Click Here To Show Diagram Code

[go] $$B
$$ . . . . . . . . . . . . . .|
$$ . . . . O O O O O O X . . .|
$$ . . . . O . . . . O X . X .|
$$ . X X X O . . . . O X X . .|
$$ . . . 3 1 2 . . . 4 O . X .|
$$ ----------------------------+
[/go]

I'd normally say that this endgame is 2 points sente for black.

Click Here To Show Diagram Code

[go] $$B
$$ . . . . . . . . . . . . . .|
$$ . . . . O O O O O O X . . .|
$$ . . . . O . . . . O X . X .|
$$ . X X X O . . . . O X X . .|
$$ . . . a a . . . . . O b X .|
$$ ----------------------------+
[/go]

If we look at this closer we can see that control changes for the labeled intersections. However, the numeric values needed to make the theory work are not only different for the intersections marked a and b, they have a different sign. Control of the intersections marked a is worth 1 unit each and control of b is worth -0.5.

That is
2 (a + a + b) - 1 = 2
or
2 * 1.5 - 1 = 2

I imagine that all kinds of other signed and unsigned fractional values are needed in more complex examples but I find it moderately paradoxical that a theory that attempts to simplify calculations for territorial scoring has signed dame. Maybe that was overly dramatic but I think I could easily miss that b subtracts something here.

Is this an example of how things get overly complicated or of how this just works?

Thanks for the comments and your prior work on the subject, Robert. I did read them carefully but I'm not going to respond to them point by point because they are all addressed to my own satisfaction (obviously not yours!) somewhere in the series, and I've learned from experience what happens when people get into technical back-and-forths with you here.

On to kvasir! I love worked examples too and I wish that most books had more of them. I was actually worried that I had too many examples considering that it was just a bunch of blog posts, so it's nice to see that I also had too few. I tried to be clear that the area method is not always simpler (e.g., the "Is this always more convenient?" and "Dame" sections in Part 1) but of course there could be even more examples of when you might not want to use this method.

Your example is a good one, and I'm weak enough that it took me a minute to even see what the point is (for those weaker or lazier than me, after , Black is threatening to play to the left of ). The way I count this is that there are 3 points being contested, and Black's share will be either 2 or ½, a difference of 1½.

This is in fact the general process I use presently ("Of these X points, Black will own A if they go first and B if White goes first, for a difference of A - B"), and I think you can see me subconsciously drifting towards it over the course of writing the series (for example, the gote example in Part 3). In fact I'm already using non-zero B in the Dame section in Part 1 without really calling it out. I agree that it would be a good idea to be more explicit about that, since the first examples implicitly have a B of 0 and make the math seem even simpler than it really is.
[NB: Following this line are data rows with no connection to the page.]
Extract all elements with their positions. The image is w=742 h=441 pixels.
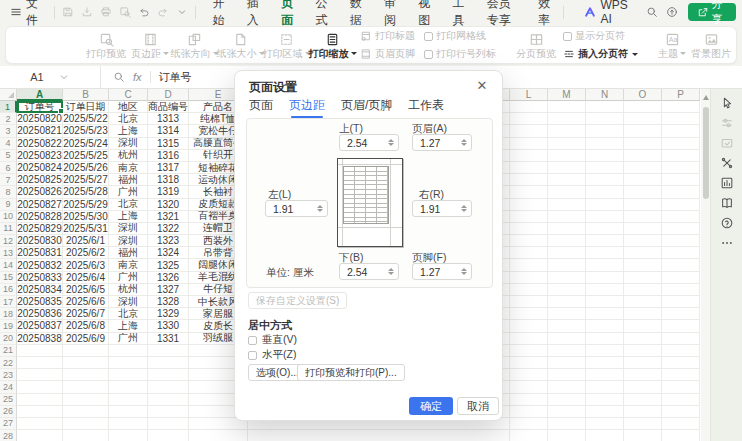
column-header-M[interactable]: M	[548, 89, 586, 101]
sheet-cell[interactable]	[148, 369, 189, 381]
row-header-1[interactable]: 1	[0, 101, 17, 113]
sheet-cell[interactable]	[17, 357, 63, 369]
name-box[interactable]: A1	[0, 66, 101, 88]
undo-icon[interactable]	[138, 6, 150, 18]
sheet-cell[interactable]	[624, 418, 662, 430]
sheet-cell[interactable]	[109, 406, 148, 418]
sheet-cell[interactable]: 杭州	[109, 284, 148, 296]
more-icon[interactable]	[720, 236, 734, 250]
sheet-cell[interactable]	[624, 113, 662, 125]
row-header-5[interactable]: 5	[0, 150, 17, 162]
row-header-3[interactable]: 3	[0, 125, 17, 137]
row-header-19[interactable]: 19	[0, 320, 17, 332]
sheet-cell[interactable]: 20250833	[17, 272, 63, 284]
quickbar-more-icon[interactable]	[176, 6, 188, 18]
sheet-cell[interactable]: 20250828	[17, 211, 63, 223]
search-icon[interactable]	[646, 6, 658, 18]
sheet-cell[interactable]	[662, 369, 700, 381]
sheet-cell[interactable]: 福州	[109, 174, 148, 186]
sheet-cell[interactable]: 1322	[148, 223, 189, 235]
sheet-cell[interactable]	[548, 345, 586, 357]
sheet-cell[interactable]	[586, 369, 624, 381]
sheet-cell[interactable]: 20250837	[17, 320, 63, 332]
ribbon-print-gridlines-checkbox[interactable]: 打印网格线	[424, 29, 496, 43]
sheet-cell[interactable]: 1324	[148, 247, 189, 259]
ribbon-print-area-button[interactable]: 打印区域	[266, 32, 307, 59]
sheet-cell[interactable]: 上海	[109, 320, 148, 332]
sheet-cell[interactable]	[662, 418, 700, 430]
sheet-cell[interactable]	[662, 296, 700, 308]
sheet-cell[interactable]	[17, 418, 63, 430]
sheet-cell[interactable]: 广州	[109, 272, 148, 284]
sheet-cell[interactable]	[548, 333, 586, 345]
sheet-cell[interactable]: 2025/6/7	[63, 308, 109, 320]
ribbon-paper-size-button[interactable]: 纸张大小	[220, 32, 261, 59]
sheet-cell[interactable]: 广州	[109, 333, 148, 345]
sheet-cell[interactable]: 上海	[109, 125, 148, 137]
footer-margin-spinner[interactable]: 1.27	[412, 263, 472, 280]
sheet-cell[interactable]: 2025/5/26	[63, 162, 109, 174]
ribbon-theme-button[interactable]: Aa 主题	[658, 32, 686, 59]
row-header-7[interactable]: 7	[0, 174, 17, 186]
bottom-margin-spinner[interactable]: 2.54	[339, 263, 399, 280]
sheet-cell[interactable]	[548, 259, 586, 271]
sheet-cell[interactable]	[148, 430, 189, 441]
menu-membership[interactable]: 会员专享	[487, 0, 522, 29]
wps-ai-button[interactable]: WPS AI	[584, 0, 631, 26]
sheet-cell[interactable]	[624, 223, 662, 235]
sheet-cell[interactable]	[586, 211, 624, 223]
sheet-cell[interactable]	[662, 174, 700, 186]
sheet-cell[interactable]	[586, 430, 624, 441]
sheet-cell[interactable]: 1315	[148, 138, 189, 150]
sheet-cell[interactable]: 2025/6/9	[63, 333, 109, 345]
sheet-cell[interactable]: 地区	[109, 101, 148, 113]
sheet-cell[interactable]: 1326	[148, 272, 189, 284]
sheet-cell[interactable]	[662, 357, 700, 369]
sheet-cell[interactable]	[662, 333, 700, 345]
sheet-cell[interactable]	[624, 296, 662, 308]
header-margin-spinner[interactable]: 1.27	[412, 134, 472, 151]
sheet-cell[interactable]	[662, 199, 700, 211]
sheet-cell[interactable]	[662, 406, 700, 418]
sheet-cell[interactable]	[510, 430, 548, 441]
ribbon-show-page-breaks-checkbox[interactable]: 显示分页符	[563, 29, 638, 43]
sheet-cell[interactable]	[548, 150, 586, 162]
sheet-cell[interactable]	[548, 272, 586, 284]
row-header-11[interactable]: 11	[0, 223, 17, 235]
sheet-cell[interactable]	[624, 162, 662, 174]
sheet-cell[interactable]	[63, 406, 109, 418]
select-all-corner[interactable]	[0, 89, 17, 101]
ribbon-print-scale-button[interactable]: 打印缩放	[312, 32, 353, 59]
menu-page-layout[interactable]: 页面	[281, 0, 298, 29]
sheet-cell[interactable]: 2025/5/29	[63, 199, 109, 211]
sheet-cell[interactable]: 福州	[109, 247, 148, 259]
quick-tools-icon[interactable]	[720, 156, 734, 170]
sheet-cell[interactable]	[248, 430, 510, 441]
sheet-cell[interactable]: 深圳	[109, 235, 148, 247]
sheet-cell[interactable]	[548, 357, 586, 369]
sheet-cell[interactable]	[510, 394, 548, 406]
sheet-cell[interactable]	[548, 125, 586, 137]
sheet-cell[interactable]	[624, 272, 662, 284]
sheet-cell[interactable]	[510, 369, 548, 381]
sheet-cell[interactable]	[510, 199, 548, 211]
menu-data[interactable]: 数据	[350, 0, 367, 29]
sheet-cell[interactable]	[586, 320, 624, 332]
sheet-cell[interactable]: 20250822	[17, 138, 63, 150]
sheet-cell[interactable]	[662, 284, 700, 296]
sheet-cell[interactable]	[109, 381, 148, 393]
row-header-28[interactable]: 28	[0, 430, 17, 441]
sheet-cell[interactable]	[662, 211, 700, 223]
screenshot-icon[interactable]	[720, 136, 734, 150]
sheet-cell[interactable]	[189, 430, 248, 441]
adjust-sliders-icon[interactable]	[720, 116, 734, 130]
sheet-cell[interactable]	[624, 247, 662, 259]
sheet-cell[interactable]	[586, 113, 624, 125]
right-margin-spinner[interactable]: 1.91	[412, 200, 472, 217]
row-header-27[interactable]: 27	[0, 418, 17, 430]
column-header-C[interactable]: C	[109, 89, 148, 101]
sheet-cell[interactable]	[63, 381, 109, 393]
row-header-21[interactable]: 21	[0, 345, 17, 357]
print-preview-and-print-button[interactable]: 打印预览和打印(P)...	[297, 364, 405, 381]
sheet-cell[interactable]	[624, 150, 662, 162]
I still do find that in the general case this method requires me to juggle fewer numbers — two values of "number of contested points controlled by Black", rather than two values each of Black territory, White territory, Black prisoners, and White prisoners, not to mention that there is a buffer of Black and White stones between the two territories. In any particular situation, many of the latter eight values may be trivially zero (or very easy to calculate), or you may be able easily visually assess derived values such as "difference in Black territory between the two variations" without computing the underlying values, which can make the territory method simpler in those cases. (Another case is if there are one-sided dame, which can totally be ignored with territory but not with area.) Your example is a good one, where one can very quickly evaluate "difference in Black territory" and "difference in White territory", and the dame is relevant to the area method but not the territory method.